だけど、これまでに莫大なルーンを力にしてきた私と、強い黄金樹の祈祷と炎の刃を操るメリナと、我が相棒首無し騎士ルーテルの三人には勝てなかった。




そうして彼の生涯は閉じた。

彼は最後にこう言い残している。(追憶【モーゴットの最期の言葉】

…褪せ人よ、お前は愚かだ…

…黄金樹は、すべてを拒んでいる

我らは、見捨てられたのだ

…もう誰も、エルデの王にはなれぬのだ…

…私と、同じようにな…


見捨てられ、王になれぬと理解し、それでもなお黄金樹を守り続けた最後の王モーゴッド。
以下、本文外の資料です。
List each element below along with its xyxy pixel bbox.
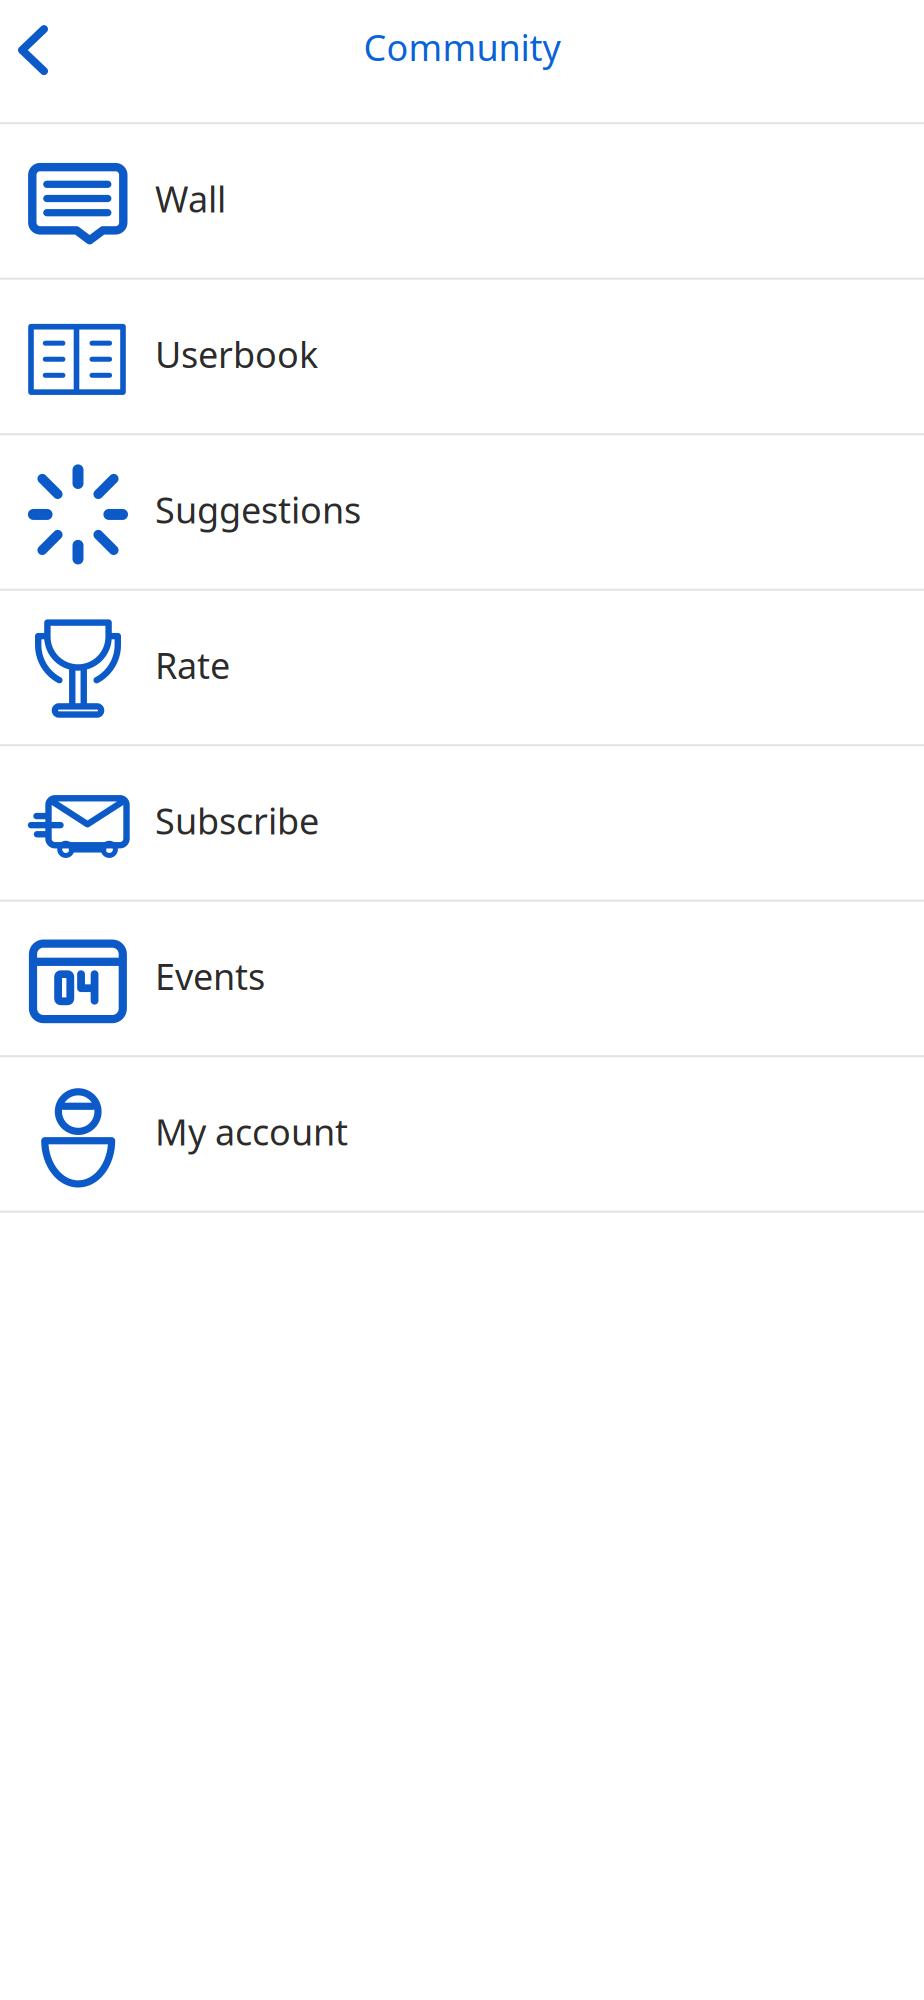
button[interactable]: Back (0, 6, 74, 116)
button[interactable]: Rate (0, 591, 924, 746)
staticText: Wall (155, 174, 226, 222)
staticText: Events (155, 952, 265, 1000)
button[interactable]: Events (0, 902, 924, 1057)
staticText: My account (155, 1108, 348, 1155)
staticText: Userbook (155, 330, 318, 378)
button[interactable]: Wall (0, 124, 924, 280)
button[interactable]: Userbook (0, 280, 924, 435)
staticText: Subscribe (155, 796, 319, 844)
staticText: Rate (155, 641, 230, 689)
staticText: Community (364, 23, 560, 71)
button[interactable]: Subscribe (0, 746, 924, 902)
button[interactable]: My account (0, 1057, 924, 1213)
button[interactable]: Suggestions (0, 435, 924, 591)
staticText: Suggestions (155, 486, 361, 533)
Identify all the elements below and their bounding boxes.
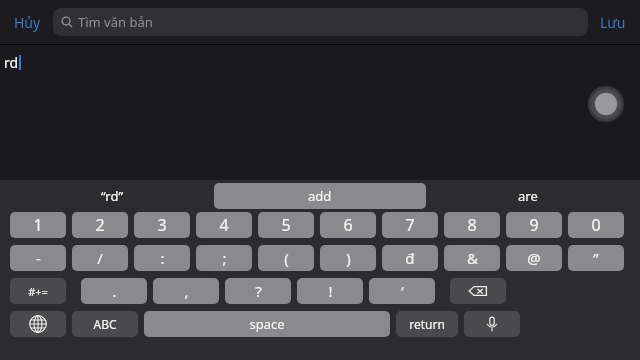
staticText: 7 (405, 214, 415, 236)
button[interactable]: ’ (369, 278, 435, 304)
staticText: space (249, 315, 285, 333)
button[interactable]: đ (382, 245, 438, 271)
button[interactable]: 6 (320, 212, 376, 238)
staticText: “rd” (101, 187, 124, 205)
button[interactable]: Lưu (596, 9, 630, 36)
button[interactable]: Dictation (464, 311, 520, 337)
button[interactable]: 4 (196, 212, 252, 238)
button[interactable]: / (72, 245, 128, 271)
button[interactable]: Backspace (450, 278, 506, 304)
button[interactable]: ) (320, 245, 376, 271)
button[interactable]: Record (588, 86, 624, 122)
button[interactable]: return (396, 311, 458, 337)
button[interactable]: ABC (72, 311, 138, 337)
staticText: . (112, 281, 117, 301)
staticText: are (518, 187, 538, 205)
button[interactable]: @ (506, 245, 562, 271)
button[interactable]: ? (225, 278, 291, 304)
button[interactable]: ” (568, 245, 624, 271)
button[interactable]: are (426, 180, 630, 212)
staticText: add (308, 187, 332, 205)
staticText: 9 (529, 214, 539, 236)
button[interactable]: - (10, 245, 66, 271)
staticText: 2 (95, 214, 105, 236)
staticText: & (467, 248, 478, 268)
button[interactable]: Change keyboard (10, 311, 66, 337)
button[interactable]: Tìm văn bản (53, 8, 588, 36)
button[interactable]: 5 (258, 212, 314, 238)
button[interactable]: : (134, 245, 190, 271)
staticText: ) (346, 248, 351, 268)
staticText: ( (284, 248, 289, 268)
button[interactable]: ! (297, 278, 363, 304)
staticText: đ (405, 248, 415, 268)
staticText: 0 (591, 214, 601, 236)
button[interactable]: 8 (444, 212, 500, 238)
button[interactable]: 9 (506, 212, 562, 238)
staticText: - (36, 248, 41, 268)
staticText: 3 (157, 214, 167, 236)
staticText: @ (527, 248, 541, 268)
staticText: , (184, 281, 189, 301)
staticText: / (97, 248, 103, 268)
staticText: ; (222, 248, 227, 268)
staticText: Hủy (14, 13, 41, 32)
button[interactable]: #+= (10, 278, 66, 304)
button[interactable]: & (444, 245, 500, 271)
staticText: 4 (219, 214, 229, 236)
staticText: ! (328, 281, 333, 301)
staticText: return (409, 316, 445, 332)
button[interactable]: ( (258, 245, 314, 271)
button[interactable]: 7 (382, 212, 438, 238)
button[interactable]: ; (196, 245, 252, 271)
button[interactable]: . (81, 278, 147, 304)
staticText: 5 (281, 214, 291, 236)
button[interactable]: space (144, 311, 390, 337)
button[interactable]: 1 (10, 212, 66, 238)
staticText: Lưu (600, 13, 626, 32)
button[interactable]: Hủy (10, 9, 45, 36)
button[interactable]: 0 (568, 212, 624, 238)
staticText: 8 (467, 214, 477, 236)
button[interactable]: 3 (134, 212, 190, 238)
staticText: #+= (28, 284, 48, 299)
staticText: ? (255, 281, 262, 301)
staticText: 6 (343, 214, 353, 236)
button[interactable]: “rd” (10, 180, 214, 212)
button[interactable]: 2 (72, 212, 128, 238)
button[interactable]: add (214, 183, 426, 209)
staticText: 1 (33, 214, 43, 236)
staticText: ’ (401, 281, 404, 301)
button[interactable]: , (153, 278, 219, 304)
staticText: : (160, 248, 165, 268)
staticText: Tìm văn bản (78, 13, 153, 31)
staticText: ” (593, 248, 599, 268)
staticText: rd (4, 53, 19, 72)
staticText: ABC (93, 316, 117, 332)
その彼は、亡骸をゴッドフレイに抱きかかえられて消えていった。

還るべき黄金樹はもうないけれど、それでも彼の魂が安らかに逝けたことを祈りたい。

彼の愛した黄金樹を燃やし、彼を殺した私の言えた義理ではないと分かってはいるけれど。












コメント

  1. いつもお世話になっています。
    弟があんな感じなので余計に頑張ったのかなとか考えてしまうと悲しいです。
    フロムゲーらしいほろ苦さを感じました。

    P.S. マルギットの拘束具の説明文が背景とほぼ同色になってしまっているようです。

    返信削除
    返信
    1. 感想ありがとうございます。
      自分はモーゴットの、彼は愛されたから愛したのではない。ただ愛したのだ、って一文を読んですごい好きになりましたね。
      だからそのうちその生涯をまとめたい人物でした。
      あと説明文についてありがとうございます。
      記事は見直したつもりでしたが、気づいてませんでした……
      投稿画面だけでなく、プレビュー画面でも見返さないとだめですね。